A week before my birthday I was hosting my first bible study group (Nehemiah - Rising from the Ruins, of course).  With a kitchen full of new friends, I stood there cutting a cake when one of the ladies asked me where the forks were.  I pivoted on my left leg to point and the weirdest thing happened.  My left knee-cap decided to slide right off my knee.  It happened in a micro-second BAM! - I hit the floor, knee bent, unable to straighten my leg.  Long story short - I was whisked away from our first meeting in an ambulance to the ER, where I was put to sleep to have my knee-cap relocated.

Who knew bible study could be so dangerous?

I keep saying that to people and we laugh about it, but just now as I typed it I realized it really IS dangerous.  Dangerous because anytime you are engaged in God's work you have the devil's FULL attention.  I honestly think this whole thing was his attempt to throw me and my whole bible study group off track.  We all know that his main goal in our lives is to steal, kill, and destroy by any means necessary (John 10:10).

Well the joke is on him because John 10:10 also tells us that Christ came to give us life in abundance.  He will not let us be destroyed.  I think my little incident actually gelled our little group in a way nothing else would have.  The genuine love and concern that has been poured out to me by these ladies, that only a few short weeks ago were strangers, is amazing!  It's odd because I feel so blessed, but at the same time I still wish it hadn't happened!  Can you be blessed and cursed all at the same time?  I don't really think so.  I'm sticking with the blessed theory even though it can sometimes be hard to see!

I've been on crutches now for a little more than 4 weeks and I'm having surgery in 2 days.  Yes.  Surgery.  From standing in my kitchen.  Crazy I know!

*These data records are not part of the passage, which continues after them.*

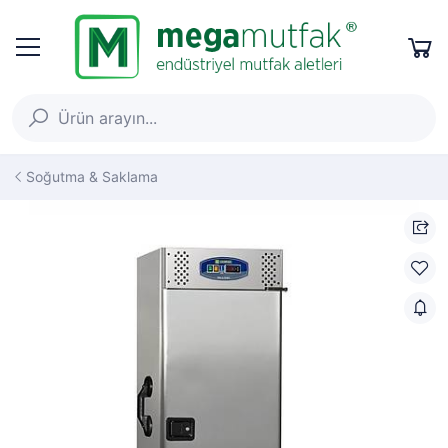
Soğutma & Saklama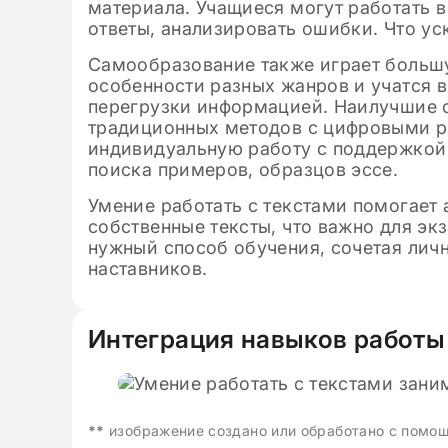
материала. Учащиеся могут работать в
ответы, анализировать ошибки. Что ус
Самообразование также играет большу
особенности разных жанров и учатся 
перегрузки информацией. Наилучшие о
традиционных методов с цифровыми р
индивидуальную работу с поддержкой 
поиска примеров, образцов эссе.
Умение работать с текстами помогает 
собственные тексты, что важно для э
нужный способ обучения, сочетая лич
наставников.
Интеграция навыков работы 
**
изображение создано или обработано с помо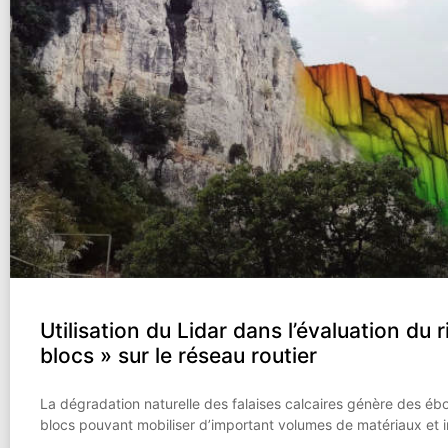
Utilisation du Lidar dans l’évaluation du 
blocs » sur le réseau routier
La dégradation naturelle des falaises calcaires génère des é
blocs pouvant mobiliser d’important volumes de matériaux et i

They say "40 is the new 30", but for me it feels like the new 60!

It has been suggested that I really ought to come up with a "better" story for how I got hurt, but that's just not in my nature, which reminds me of something else they say,

"The truth is stranger than fiction."  (btw - who is "they"?) 

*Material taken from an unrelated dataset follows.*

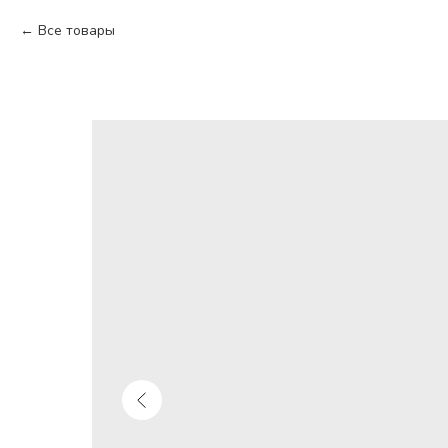
Все товары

So for now your prayers will be greatly appreciated.  Prayers that this surgery will work and be the only one that I need.  I'll update soon, afterall I've missed a few months of REVs and need to catch up before the end of the year.  That's the commitment I made to God when I started this blogging journey 2 years ago, one post per month (12 per year is the same thing right?!).  He always keeps His promises to me, and I'm going to try to do the same.